When phosphate was discovered several miles upriver from the lighthouse’s future location in the early 1880’s, the phosphate was shipped down the river on barges to Port Boca Grande and then loaded onto ocean-going vessels. Due to the increased business of the port, Congress appriated $35,000 for the construction of a lighthouse at the southern tip of Gasparilla Island in 1888, and the Old Port Boca Grande Lighthouse was born.
Lighthouse keepers and their families lived and worked in the lighthouse from 1890 until 1951. The Boca Grande lighthouse served as a home for the lighthouse keeper and his family, and the twin building next to it served as home to the assistant lighthouse keeper. The keeper would take care of the light until midnight, and then his assistant would tend to the light for the rest of the night.
The Old Port Boca Grande Lighthouse is thought to have two ghosts. During the lighthouse’s history, the young daughter of one of the keepers died in the dwelling, most likely of diphtheria or whooping cough. Tour guides say that she can be heard playing in one of the rooms of the building’s upper floor. A former park ranger who led tours of the lighthouse, often pointed to a doorway on the second floor and told visitors that it was one of the little girl’s favorite places to play. the former ranger also said that at midnight, the little girl can be heard upstairs playing.

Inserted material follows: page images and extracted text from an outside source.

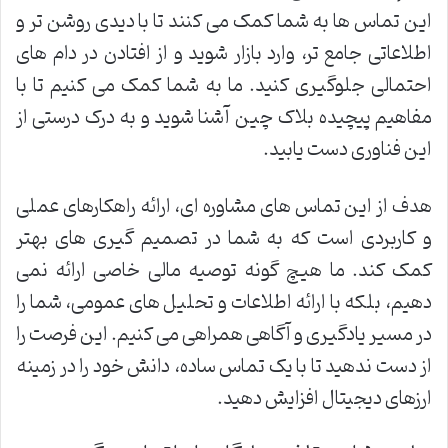
این تماس ها به شما کمک می کنند تا با دیدی روشن تر و
اطلاعاتی جامع تر، وارد بازار شوید و از افتادن در دام های
احتمالی جلوگیری کنید. ما به شما کمک می کنیم تا با
مفاهیم پیچیده بلاک چین آشنا شوید و به درک درستی از
این فناوری دست یابید.
هدف از این تماس های مشاوره ای، ارائه راهکارهای عملی
و کاربردی است که به شما در تصمیم گیری های بهتر
کمک کند. ما هیچ گونه توصیه مالی خاصی ارائه نمی
دهیم، بلکه با ارائه اطلاعات و تحلیل های عمومی، شما را
در مسیر یادگیری و آگاهی همراهی می کنیم. این فرصت را
از دست ندهید تا با یک تماس ساده، دانش خود را در زمینه
ارزهای دیجیتال افزایش دهید.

The second ghost is said to be the headless spectre of a Spanish princess named Josefa. Legend says that a Spanish pirate, Jose Gaspar (aka Gasparilla), buried his treasure in the sand close to where the Old Port Boca Grande Lighthouse was to be built some ninety years later. Apparently, Gaspar fell in love with this Spanish princess he had kidnapped. She wasn’t interested and when she rejected his love, he drew his sword in a fit of rage and cut off her head. Shamed by what he had done to Josefa, Gasparilla gathered up her lifeless body and buried her in the sand on the island. Unfortunately for her, his love for her was so great that he didn’t want to leave her and legend says he carried his beloved’s head with him for the rest of his days. Reports say that her headless spirit has been seen wandering the beach on Gasparilla Island, presumably looking for her head.
The U.S. Coast Guard automated the light in 1956. Ten years later, in 1966, the Coast Guard removed the light from the building, which was deteriorating due to neglect and beach erosion. In 1972 Lee County took over ownership of the lighthouse and surrounding 13 acres, and began a long process to save the building. Funds were raised by the Gasparilla Island Conservation Association, and the lighthouse was restored.

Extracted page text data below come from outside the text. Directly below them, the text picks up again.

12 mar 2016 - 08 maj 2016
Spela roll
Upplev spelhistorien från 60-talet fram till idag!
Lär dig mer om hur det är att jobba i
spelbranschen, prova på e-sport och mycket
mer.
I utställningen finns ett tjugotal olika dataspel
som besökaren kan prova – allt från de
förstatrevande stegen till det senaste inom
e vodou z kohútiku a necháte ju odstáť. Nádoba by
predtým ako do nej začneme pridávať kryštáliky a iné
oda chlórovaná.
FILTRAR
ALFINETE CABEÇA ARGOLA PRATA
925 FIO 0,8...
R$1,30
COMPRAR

The lighthouse was placed on the National Register of Historic Places in 1980 and in 1986 the lighthouse was relit and returned to service as a working Coast Guard light. In 1988 the lighthouse and surrounding land was transferred from Lee County to the State of Florida and became Gasparilla Island State Park.
The Old Port Boca Grande Lighthouse is open to the public. Although it’s fenced off, you can get a great view of the lighthouse from the nearby park and beach. The assistant keeper’s house is now used as a house for the park ranger.